* Work to be completed: Retype, word for word, every line from the one holding "click on Special" through the one holding "In order to click on Our" in the entries below, both included, and only those lines.

[Stored data]

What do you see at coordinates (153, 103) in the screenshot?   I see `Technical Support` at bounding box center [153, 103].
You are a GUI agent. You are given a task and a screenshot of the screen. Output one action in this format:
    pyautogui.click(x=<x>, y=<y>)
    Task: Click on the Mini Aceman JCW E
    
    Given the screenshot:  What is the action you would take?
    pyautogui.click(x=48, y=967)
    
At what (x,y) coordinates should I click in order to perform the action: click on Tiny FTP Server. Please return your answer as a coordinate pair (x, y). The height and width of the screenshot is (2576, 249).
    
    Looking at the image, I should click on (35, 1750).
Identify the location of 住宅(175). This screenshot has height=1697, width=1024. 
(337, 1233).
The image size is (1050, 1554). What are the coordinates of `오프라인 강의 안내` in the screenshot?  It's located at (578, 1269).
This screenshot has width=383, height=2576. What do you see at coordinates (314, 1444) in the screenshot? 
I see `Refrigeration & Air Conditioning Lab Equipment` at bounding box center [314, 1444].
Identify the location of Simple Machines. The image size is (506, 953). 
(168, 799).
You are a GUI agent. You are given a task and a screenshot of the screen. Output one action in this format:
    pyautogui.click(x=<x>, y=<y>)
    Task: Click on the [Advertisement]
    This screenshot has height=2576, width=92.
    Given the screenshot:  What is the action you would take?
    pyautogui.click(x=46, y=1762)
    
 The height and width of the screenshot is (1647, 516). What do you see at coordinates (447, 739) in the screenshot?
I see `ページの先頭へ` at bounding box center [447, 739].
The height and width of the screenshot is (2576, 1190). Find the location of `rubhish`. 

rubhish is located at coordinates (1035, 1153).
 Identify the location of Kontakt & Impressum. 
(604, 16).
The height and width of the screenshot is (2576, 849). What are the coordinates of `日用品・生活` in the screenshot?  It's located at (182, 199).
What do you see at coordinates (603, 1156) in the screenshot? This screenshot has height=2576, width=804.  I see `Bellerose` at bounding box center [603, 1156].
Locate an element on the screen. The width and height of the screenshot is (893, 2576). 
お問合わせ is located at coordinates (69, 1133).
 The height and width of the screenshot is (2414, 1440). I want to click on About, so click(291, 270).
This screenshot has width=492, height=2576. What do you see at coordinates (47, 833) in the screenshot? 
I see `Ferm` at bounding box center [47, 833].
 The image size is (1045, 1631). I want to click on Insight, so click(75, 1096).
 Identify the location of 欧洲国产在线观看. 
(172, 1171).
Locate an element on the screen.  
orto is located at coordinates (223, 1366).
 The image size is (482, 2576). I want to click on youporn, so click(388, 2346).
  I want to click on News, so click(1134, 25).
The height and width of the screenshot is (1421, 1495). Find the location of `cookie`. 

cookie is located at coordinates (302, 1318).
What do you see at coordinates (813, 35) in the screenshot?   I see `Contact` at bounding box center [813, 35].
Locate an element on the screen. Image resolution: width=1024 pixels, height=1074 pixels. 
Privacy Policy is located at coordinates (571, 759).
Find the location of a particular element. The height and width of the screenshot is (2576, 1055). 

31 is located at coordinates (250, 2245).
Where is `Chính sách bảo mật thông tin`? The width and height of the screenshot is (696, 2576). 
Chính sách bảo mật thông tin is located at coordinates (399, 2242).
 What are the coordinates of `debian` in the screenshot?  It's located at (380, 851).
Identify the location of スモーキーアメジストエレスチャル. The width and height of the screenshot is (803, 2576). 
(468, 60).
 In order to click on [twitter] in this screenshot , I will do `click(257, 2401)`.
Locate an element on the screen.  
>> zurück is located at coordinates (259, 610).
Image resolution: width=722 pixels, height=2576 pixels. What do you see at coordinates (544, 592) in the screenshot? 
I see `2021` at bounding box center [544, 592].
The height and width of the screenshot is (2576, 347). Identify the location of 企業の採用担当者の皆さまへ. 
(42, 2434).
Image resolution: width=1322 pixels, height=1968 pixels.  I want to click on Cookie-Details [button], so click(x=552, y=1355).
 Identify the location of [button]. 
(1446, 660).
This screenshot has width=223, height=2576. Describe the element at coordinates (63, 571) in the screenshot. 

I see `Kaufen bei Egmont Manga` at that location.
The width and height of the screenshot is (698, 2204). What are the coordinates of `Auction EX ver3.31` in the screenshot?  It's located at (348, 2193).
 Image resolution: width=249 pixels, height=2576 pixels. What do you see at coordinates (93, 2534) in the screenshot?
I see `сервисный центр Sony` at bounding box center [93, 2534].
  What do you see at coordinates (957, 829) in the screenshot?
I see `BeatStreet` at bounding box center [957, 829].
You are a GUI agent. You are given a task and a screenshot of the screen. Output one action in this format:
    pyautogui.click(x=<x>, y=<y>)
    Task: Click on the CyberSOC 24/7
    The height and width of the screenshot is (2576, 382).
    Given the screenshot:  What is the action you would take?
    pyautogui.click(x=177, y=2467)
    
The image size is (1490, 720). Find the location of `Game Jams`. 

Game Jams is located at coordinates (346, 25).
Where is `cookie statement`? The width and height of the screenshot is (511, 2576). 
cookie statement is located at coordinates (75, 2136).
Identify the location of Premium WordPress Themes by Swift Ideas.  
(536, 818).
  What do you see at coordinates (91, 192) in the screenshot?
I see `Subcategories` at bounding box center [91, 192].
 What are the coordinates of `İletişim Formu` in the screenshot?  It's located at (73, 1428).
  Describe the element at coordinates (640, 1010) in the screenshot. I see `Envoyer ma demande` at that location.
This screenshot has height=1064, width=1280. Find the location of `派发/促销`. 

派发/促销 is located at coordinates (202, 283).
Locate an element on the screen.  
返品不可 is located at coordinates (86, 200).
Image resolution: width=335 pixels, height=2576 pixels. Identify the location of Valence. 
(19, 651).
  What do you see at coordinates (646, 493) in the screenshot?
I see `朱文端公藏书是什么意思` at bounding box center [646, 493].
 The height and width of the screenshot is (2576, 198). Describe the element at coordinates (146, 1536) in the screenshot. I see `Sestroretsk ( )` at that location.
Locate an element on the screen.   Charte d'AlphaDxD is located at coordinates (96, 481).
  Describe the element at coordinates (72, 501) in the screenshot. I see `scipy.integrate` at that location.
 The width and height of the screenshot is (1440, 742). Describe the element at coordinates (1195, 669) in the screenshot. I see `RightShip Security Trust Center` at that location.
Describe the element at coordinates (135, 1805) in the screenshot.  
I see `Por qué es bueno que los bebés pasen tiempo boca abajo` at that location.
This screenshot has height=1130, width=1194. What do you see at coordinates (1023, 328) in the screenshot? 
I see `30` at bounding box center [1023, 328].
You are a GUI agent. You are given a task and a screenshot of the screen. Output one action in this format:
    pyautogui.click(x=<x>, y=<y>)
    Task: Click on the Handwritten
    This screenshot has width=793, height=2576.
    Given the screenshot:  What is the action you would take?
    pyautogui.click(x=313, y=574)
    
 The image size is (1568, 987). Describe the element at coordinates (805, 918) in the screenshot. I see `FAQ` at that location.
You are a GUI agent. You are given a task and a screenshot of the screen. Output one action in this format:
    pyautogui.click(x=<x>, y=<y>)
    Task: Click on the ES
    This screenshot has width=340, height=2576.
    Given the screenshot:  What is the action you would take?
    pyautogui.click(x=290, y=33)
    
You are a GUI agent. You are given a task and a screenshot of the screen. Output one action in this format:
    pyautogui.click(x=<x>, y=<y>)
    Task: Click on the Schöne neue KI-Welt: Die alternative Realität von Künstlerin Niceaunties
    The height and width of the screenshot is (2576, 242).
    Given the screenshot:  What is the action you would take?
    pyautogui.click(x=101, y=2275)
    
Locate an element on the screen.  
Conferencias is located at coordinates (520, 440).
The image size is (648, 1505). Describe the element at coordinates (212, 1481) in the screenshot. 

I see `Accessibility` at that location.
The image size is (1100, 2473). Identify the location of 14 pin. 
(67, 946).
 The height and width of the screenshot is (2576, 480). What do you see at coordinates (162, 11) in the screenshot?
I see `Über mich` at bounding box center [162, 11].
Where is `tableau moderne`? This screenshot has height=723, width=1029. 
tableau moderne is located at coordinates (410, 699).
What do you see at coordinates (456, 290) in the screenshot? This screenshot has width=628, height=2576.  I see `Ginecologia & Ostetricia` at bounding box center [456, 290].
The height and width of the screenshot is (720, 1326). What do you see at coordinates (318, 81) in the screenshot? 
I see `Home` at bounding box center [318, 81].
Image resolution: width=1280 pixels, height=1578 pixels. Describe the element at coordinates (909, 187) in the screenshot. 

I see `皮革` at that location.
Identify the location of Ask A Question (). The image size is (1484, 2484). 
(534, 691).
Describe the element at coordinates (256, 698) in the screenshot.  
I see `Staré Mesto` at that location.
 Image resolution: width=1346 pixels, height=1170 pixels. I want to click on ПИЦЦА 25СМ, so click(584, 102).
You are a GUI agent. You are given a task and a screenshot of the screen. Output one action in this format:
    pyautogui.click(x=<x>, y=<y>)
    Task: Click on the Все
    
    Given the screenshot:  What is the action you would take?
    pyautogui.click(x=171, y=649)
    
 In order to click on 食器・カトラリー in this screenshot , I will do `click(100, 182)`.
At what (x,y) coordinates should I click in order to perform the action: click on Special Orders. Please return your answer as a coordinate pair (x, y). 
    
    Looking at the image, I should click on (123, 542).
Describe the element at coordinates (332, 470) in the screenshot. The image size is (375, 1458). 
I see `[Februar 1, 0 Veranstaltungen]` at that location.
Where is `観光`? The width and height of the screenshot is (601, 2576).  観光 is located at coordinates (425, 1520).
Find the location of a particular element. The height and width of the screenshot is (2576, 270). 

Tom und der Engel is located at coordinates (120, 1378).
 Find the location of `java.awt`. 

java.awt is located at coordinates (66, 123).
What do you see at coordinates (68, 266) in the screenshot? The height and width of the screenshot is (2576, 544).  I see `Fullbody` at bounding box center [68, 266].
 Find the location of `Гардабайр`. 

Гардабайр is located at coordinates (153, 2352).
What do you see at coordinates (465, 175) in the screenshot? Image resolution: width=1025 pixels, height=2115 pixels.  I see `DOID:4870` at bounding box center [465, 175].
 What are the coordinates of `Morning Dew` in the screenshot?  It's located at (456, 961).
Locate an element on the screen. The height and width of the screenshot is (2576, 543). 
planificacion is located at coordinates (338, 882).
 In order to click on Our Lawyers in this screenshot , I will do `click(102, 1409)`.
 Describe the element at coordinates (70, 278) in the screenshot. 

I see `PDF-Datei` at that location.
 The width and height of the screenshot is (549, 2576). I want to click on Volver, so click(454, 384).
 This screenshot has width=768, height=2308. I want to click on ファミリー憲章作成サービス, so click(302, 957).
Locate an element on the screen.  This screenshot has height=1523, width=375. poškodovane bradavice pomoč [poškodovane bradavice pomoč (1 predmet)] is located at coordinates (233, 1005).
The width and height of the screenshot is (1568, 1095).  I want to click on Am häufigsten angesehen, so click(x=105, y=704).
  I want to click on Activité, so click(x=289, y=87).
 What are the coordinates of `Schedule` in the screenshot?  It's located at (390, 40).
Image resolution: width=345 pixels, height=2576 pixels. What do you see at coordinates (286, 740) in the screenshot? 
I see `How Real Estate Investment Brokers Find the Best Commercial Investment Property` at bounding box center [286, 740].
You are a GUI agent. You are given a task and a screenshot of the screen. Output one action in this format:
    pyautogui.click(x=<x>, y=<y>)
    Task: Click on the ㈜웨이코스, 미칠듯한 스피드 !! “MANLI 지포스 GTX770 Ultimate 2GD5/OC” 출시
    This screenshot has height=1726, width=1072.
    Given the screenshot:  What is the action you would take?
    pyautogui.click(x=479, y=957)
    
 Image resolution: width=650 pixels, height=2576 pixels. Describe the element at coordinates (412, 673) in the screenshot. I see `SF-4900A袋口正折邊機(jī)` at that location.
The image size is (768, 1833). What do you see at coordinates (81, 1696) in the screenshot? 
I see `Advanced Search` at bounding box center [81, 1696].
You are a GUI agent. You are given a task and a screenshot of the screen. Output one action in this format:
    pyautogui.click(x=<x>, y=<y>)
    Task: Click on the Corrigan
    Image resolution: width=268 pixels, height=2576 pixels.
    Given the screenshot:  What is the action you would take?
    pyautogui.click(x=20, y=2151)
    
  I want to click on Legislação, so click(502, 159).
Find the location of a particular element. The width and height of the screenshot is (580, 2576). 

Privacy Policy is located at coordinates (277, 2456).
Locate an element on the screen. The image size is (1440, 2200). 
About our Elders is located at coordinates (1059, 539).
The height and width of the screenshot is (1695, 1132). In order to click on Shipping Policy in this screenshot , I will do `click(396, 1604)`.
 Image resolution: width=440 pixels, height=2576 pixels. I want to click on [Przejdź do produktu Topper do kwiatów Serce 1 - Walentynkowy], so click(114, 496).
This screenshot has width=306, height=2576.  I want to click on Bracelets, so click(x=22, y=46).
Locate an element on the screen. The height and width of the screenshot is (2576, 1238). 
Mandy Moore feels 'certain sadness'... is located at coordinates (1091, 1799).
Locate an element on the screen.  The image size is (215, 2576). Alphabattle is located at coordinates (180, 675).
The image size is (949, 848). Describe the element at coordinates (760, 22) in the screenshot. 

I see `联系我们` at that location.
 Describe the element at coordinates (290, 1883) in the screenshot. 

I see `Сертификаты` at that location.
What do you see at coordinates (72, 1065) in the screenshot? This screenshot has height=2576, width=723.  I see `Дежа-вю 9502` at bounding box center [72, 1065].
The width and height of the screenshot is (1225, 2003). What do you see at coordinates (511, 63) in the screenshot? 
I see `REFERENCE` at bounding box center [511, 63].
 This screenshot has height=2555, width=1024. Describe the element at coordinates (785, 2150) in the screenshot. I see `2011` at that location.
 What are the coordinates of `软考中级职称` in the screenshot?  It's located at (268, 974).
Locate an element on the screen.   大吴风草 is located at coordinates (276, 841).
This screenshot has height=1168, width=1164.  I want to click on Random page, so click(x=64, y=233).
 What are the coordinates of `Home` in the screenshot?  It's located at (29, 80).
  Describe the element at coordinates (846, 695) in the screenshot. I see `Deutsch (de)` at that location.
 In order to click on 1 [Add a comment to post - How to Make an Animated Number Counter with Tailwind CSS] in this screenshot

* Answer to this task:
At what (x,y) coordinates should I click in order to perform the action: click on Special Orders. Please return your answer as a coordinate pair (x, y). 
    
    Looking at the image, I should click on (123, 542).
Describe the element at coordinates (332, 470) in the screenshot. The image size is (375, 1458). 
I see `[Februar 1, 0 Veranstaltungen]` at that location.
Where is `観光`? The width and height of the screenshot is (601, 2576).  観光 is located at coordinates (425, 1520).
Find the location of a particular element. The height and width of the screenshot is (2576, 270). 

Tom und der Engel is located at coordinates (120, 1378).
 Find the location of `java.awt`. 

java.awt is located at coordinates (66, 123).
What do you see at coordinates (68, 266) in the screenshot? The height and width of the screenshot is (2576, 544).  I see `Fullbody` at bounding box center [68, 266].
 Find the location of `Гардабайр`. 

Гардабайр is located at coordinates (153, 2352).
What do you see at coordinates (465, 175) in the screenshot? Image resolution: width=1025 pixels, height=2115 pixels.  I see `DOID:4870` at bounding box center [465, 175].
 What are the coordinates of `Morning Dew` in the screenshot?  It's located at (456, 961).
Locate an element on the screen. The height and width of the screenshot is (2576, 543). 
planificacion is located at coordinates (338, 882).
 In order to click on Our Lawyers in this screenshot , I will do `click(102, 1409)`.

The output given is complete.